Here is one more -- probably more typical song -- Mais que nada? You can hear the NR there, but of course the transient processing is pretty good also.
Wanted to make sure that there isn't too much loss of interest because of the waterall style of development (and the ongoing learning exercise on my part. I have done audio signal processors for many years, but this is the most out-of-the-box that I have done. This current one that did this processing example is doing a vast NONLINEAR calculation to rebuild transients (and as a side effect -- helps witih NR.) This is not the typical detector->filter->gaincontrol type design, even though it does have those aspects. I intend to release this when it settles down, but fortunately/unfortunately, every week or so I find a new change/minor redesign that makes a major improvement. I am working for us all on this. (Sorry for the lack of fade on the example -- I screwed up when making it... There is another example on the main topic that takes a song distorted with a lot of live-style 1960s recording technique and made a -- perhaps 30-50% improvement... This is more substantial, perhaps a little too aggressive, but shows the ability to do extreme processing when needed.
The previous example: Mais-new.mp3, was processed using almost full bore processing options. As such - a few minor artifacts were left in (a little freq resp skew, etc.) yep -- this processor even mostly maintains a relatively flat freq response even with extreme expansion -- lots of subtle stuff going on.

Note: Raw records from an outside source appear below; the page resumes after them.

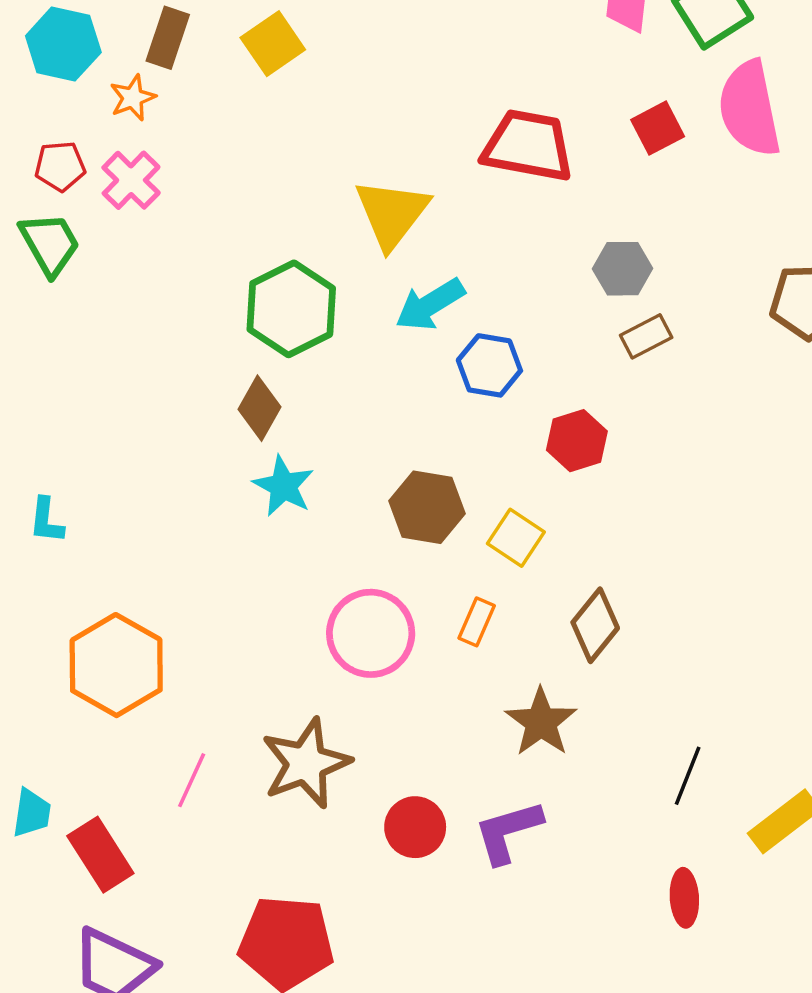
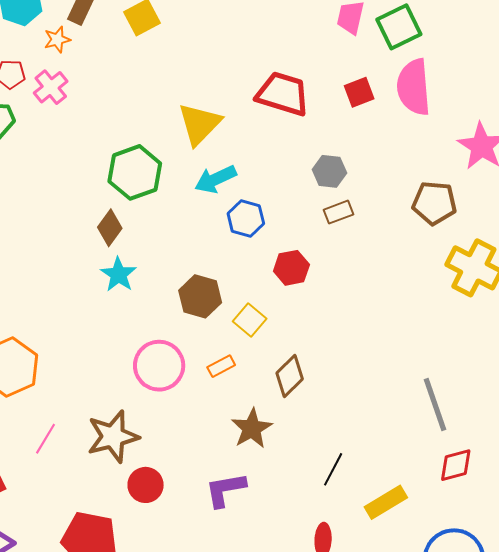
orange rectangle: (477, 622) -> (221, 366), turned 32
red circle: (415, 827) -> (146, 485), moved

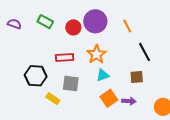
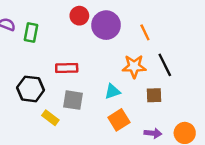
green rectangle: (45, 22) -> (31, 33), moved, turned 70
red circle: (73, 27) -> (79, 16), moved
orange star: (97, 54) -> (134, 66), moved, turned 30
purple arrow: (129, 101) -> (153, 133), moved

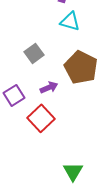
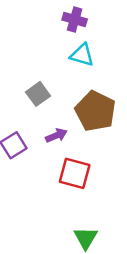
red square: (41, 118) -> (75, 173), moved, turned -32

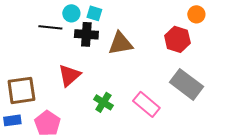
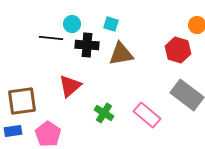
cyan square: (94, 13) -> (111, 24), moved

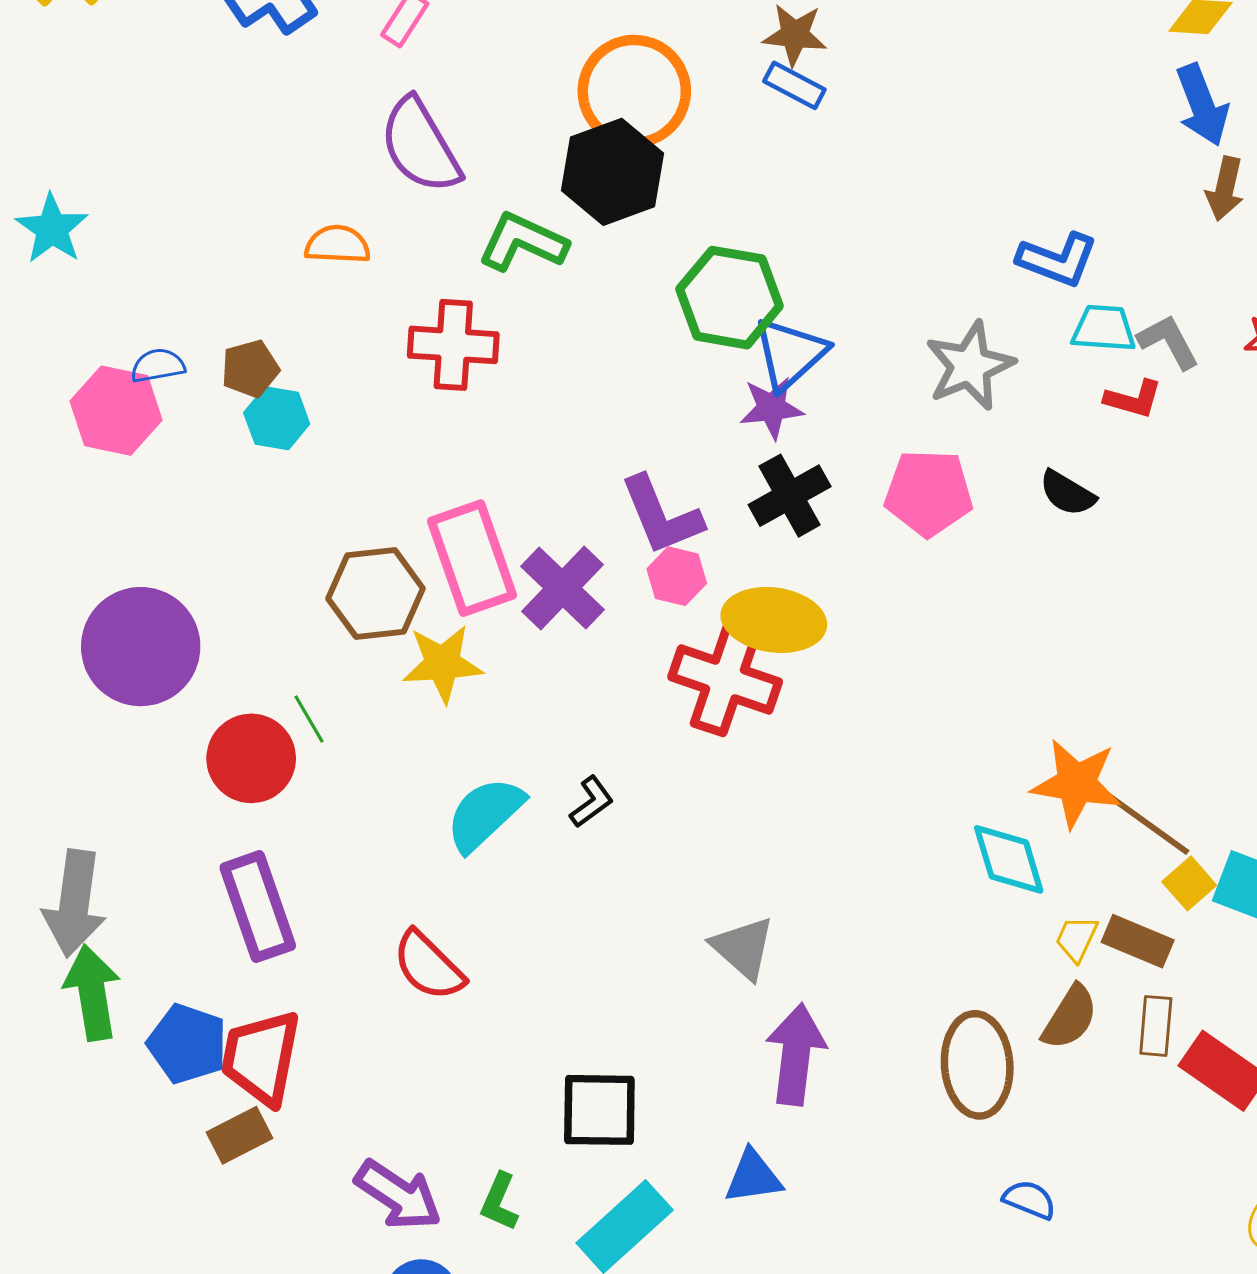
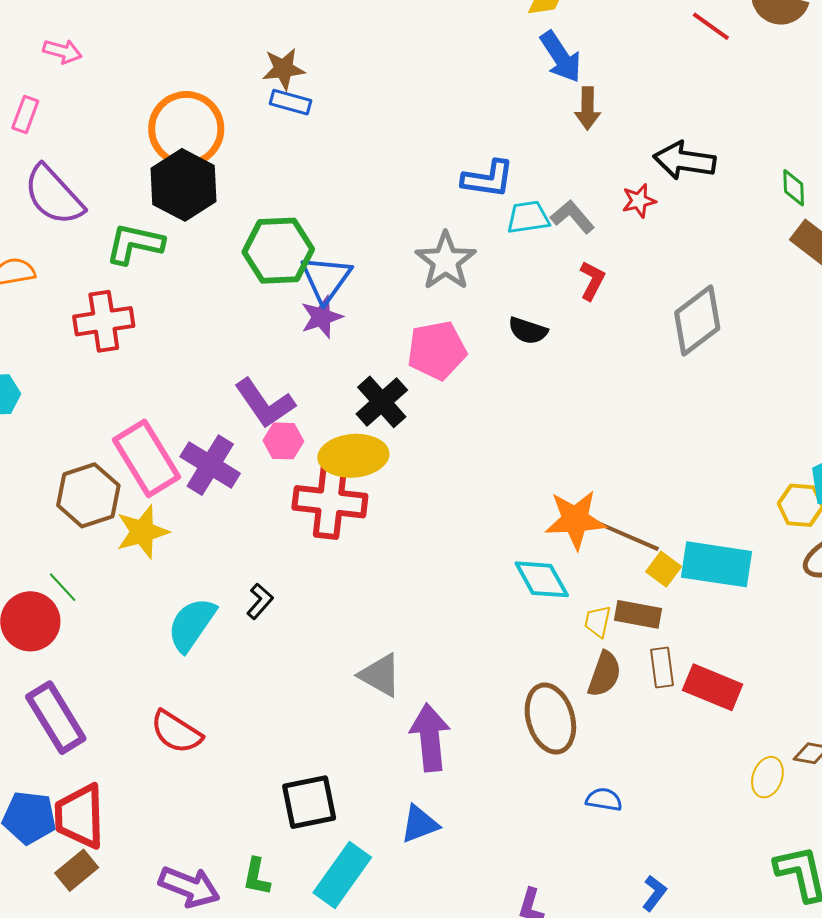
red L-shape: (1133, 399) -> (592, 281), moved, turned -66
black cross: (790, 496) -> (382, 402), moved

However, this version has about 1/2-2/3 of the expansion going on, but still the full dynamics restoration -- listen to the percussion -- very sharp without a hard edge. If it wasn't mathematically fairly accurate, it would be harsh sounding. Also, this demo was run with a less deep series expansion -- did it with less complete series expansion because of the amount of CPU time. The processor can run from realtime alll the way down to approx 1/3 realtime, depending on various parameters including the depth of the transient recovery. If this was a simple edge enhance, it would be very fast and easy, but it isn't. So, this one has about 1/2-2/3 of the expansion.

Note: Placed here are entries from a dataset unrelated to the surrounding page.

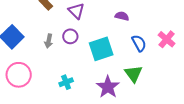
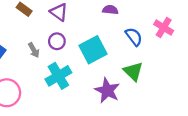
gray arrow: (49, 41) -> (34, 50), turned -32
cyan cross: (66, 82) -> (58, 76), moved, size x1.6

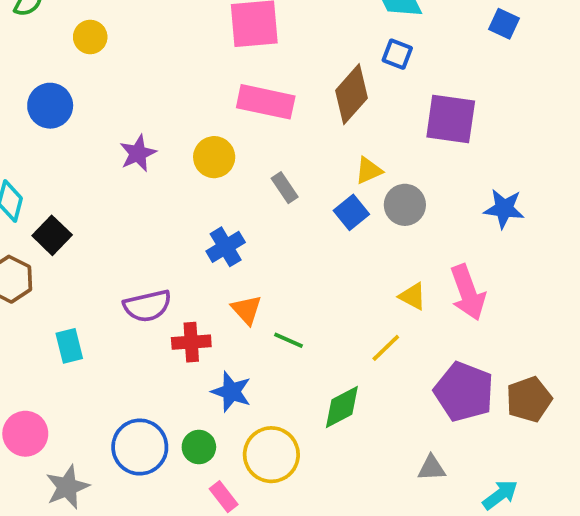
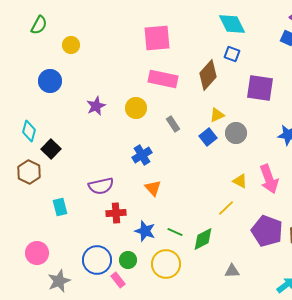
green line: (289, 340) -> (175, 232), moved
red cross: (191, 342) -> (116, 213), moved
gray triangle: (432, 468) -> (232, 271), moved
pink rectangle: (224, 497) -> (118, 280), moved

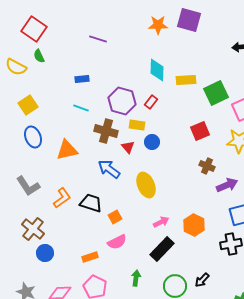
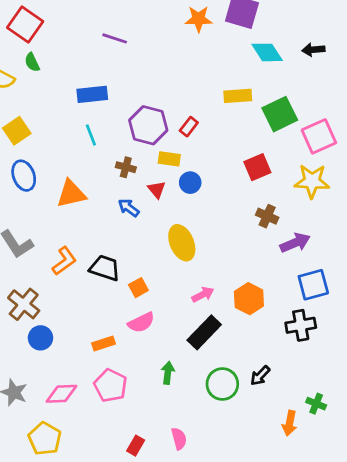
cyan diamond: (157, 70) -> (267, 52), moved, turned -35
blue rectangle: (82, 79) -> (92, 94), size x1.5
cyan line: (81, 108) -> (91, 135), turned 49
brown cross: (106, 131) -> (126, 167), size x0.6
blue arrow: (109, 169) -> (129, 208), moved, size x0.7

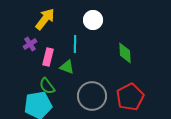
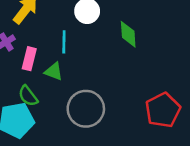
green diamond: (125, 53) -> (128, 34), moved
red pentagon: (130, 97) -> (163, 110), moved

Have another NON-IDEAL-SITUATION result from the restoration processor. This is the "lonely bull" from Herb Alpert. If you listen carefully at the beginning of the ORIGINAL material ON THE LEFT CHANNEL, you'll notice a veil of primarily mid-high frequency hiss. It isn't severe, but is noticeable and noticeable throughout the piece. The Bull-nr version has the processor running at a fairly low processing level -- mostly just enough to help with the noise and to add just a bit of dynamic range. Currently, the processor is NOT optimized for NR because I have biased it towards being better for dynamics. I am going to add on some more noise handling this week, but even currently it does a noticeable job. Because of the way that the ears work, SOME of the high level and low level processing have to be a little different. There currently is NO special handling for hiss, but I have some ideas, and the transient processing does help because it does hide the hiss more inter-syllable (the transient handling works mostly for upwards level transients, but does have equal basic design mechanisms that can instantaneously decrease gain also.) Currently, the transient handling on the low level side is muted a bit, and I need to design some code that will improve that without adding distortion/etc. The examples are 'Bull-orig.mp3' which has a snippit of the original code, and 'Bull-nr.mp3' is the noise reduced and slghtly expanded copy. I NORMALLY KEEP PRISTINE FLAC COPIES FOR A WEEK OR SO, so if someone wants to carefully analyze the sound, let me know. Also, I encoded the mp3s at fairly high rate. AS ALWAYS -- it AINT PERFECT, and constructive criticism is happily accepted.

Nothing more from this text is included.